Liebe Minze, woher hätte ich denn das alles wissen sollen. Jetzt auf einem Gut und im Herbst in Ahlem! Wenn Sie scharf nachgedacht hätten, womit Sie mir die größte Freude machen könnten, und zwar eine wirkliche Freude, die einen, wenn man müde, unausgeschlafen, welk geradezu (es ist aber nicht ganz so schlimm) ins Bureau kommt, frisch und zuversichtlich machen könnte, so hätte es nichts anderes sein können als Ihr Brief und das Bildchen. Man muß es ja natürlich nicht übertreiben, Sie heißen zwar Assistentin (Du schönes Wort! heute ist man noch ein gewöhnlicher Mensch und morgen ist man schon Assistentin), aber vielleicht ist es doch nur eine Art Sommerfrische und Sich-nützlich-machen (das ist aber keine Verdächtigung, es ist nur immer noch Staunen darüber, dass Sie etwas so Leichtes und doch gar nicht Leichtes verwirklicht haben sollten). Aber dann lese ich auf dem Bildchen Pfingstmontag und das ist doch schon lange her und noch immer sind Sie dort, das ist doch schon sehr viel. Und auch ein Schweinchen können Sie schon halten, würgen es zwar noch ein wenig, aber halten es doch gut und haben dazu auch braune, glänzende, kräftige Arme. Nein, wie viel lieber ist mir Minze auf dem Düngerkarren, als Kleopatra auf ihrem goldenen Thron.

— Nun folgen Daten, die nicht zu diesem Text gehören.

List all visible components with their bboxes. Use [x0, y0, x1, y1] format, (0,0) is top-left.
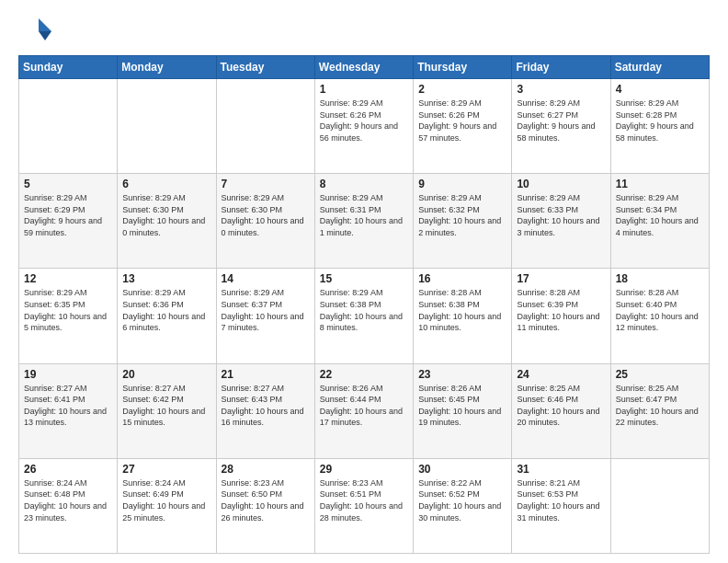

Und vor Ahlem müssen Sie sich gewiß nicht fürchten. Wenn es dort auch vielleicht nicht so frei sein wird, wie in Ihrem jetzigen Leben (wie verwenden Sie die Freizeit?), so wird es doch fremdes Land sein, fremde Menschen, neue Dinge, neues Ziel, da ist es doch fast gut, zunächst ein wenig gebunden zu sein, man ginge doch sonst in Fransen. Und diese angebliche Freiheit in Teplitz war doch vielleicht eher ein Gebundensein mit den allerkürzesten Hand- und Fußketten, war eher Ohnmacht als Freiheit. Es ist ein Wunder, dass Sie dort losgekommen sind.

Gewiß sind Sie auch schon gesund und haben keine Rückenschmerzen mehr. Jetzt bei Ihrem Brief fällt mir ein, dass ich letzthin einmal Herrn Stransky und einmal Hr. Kopidlansky gesehn habe, aber ganz flüchtig, undeutlich wie im Traum, ich weiß nicht genau, wo; beide sahen nicht sehr gut aus. Mir geht es knapp leidlich, Meran hat mir gesundheitlich nichts geholfen. Es ist eben der "innere Feind", der zehrt und keine eigentliche Erholung zuläßt. Ja wenn man ihm als lebendes Schweinchen auf den Schoß nehmen könnte, aber wer könnte den aus seiner Tiefe heraufholen. Doch ist das keine Klage; darüber klagen hieße über das Leben klagen und das wäre sehr dumm.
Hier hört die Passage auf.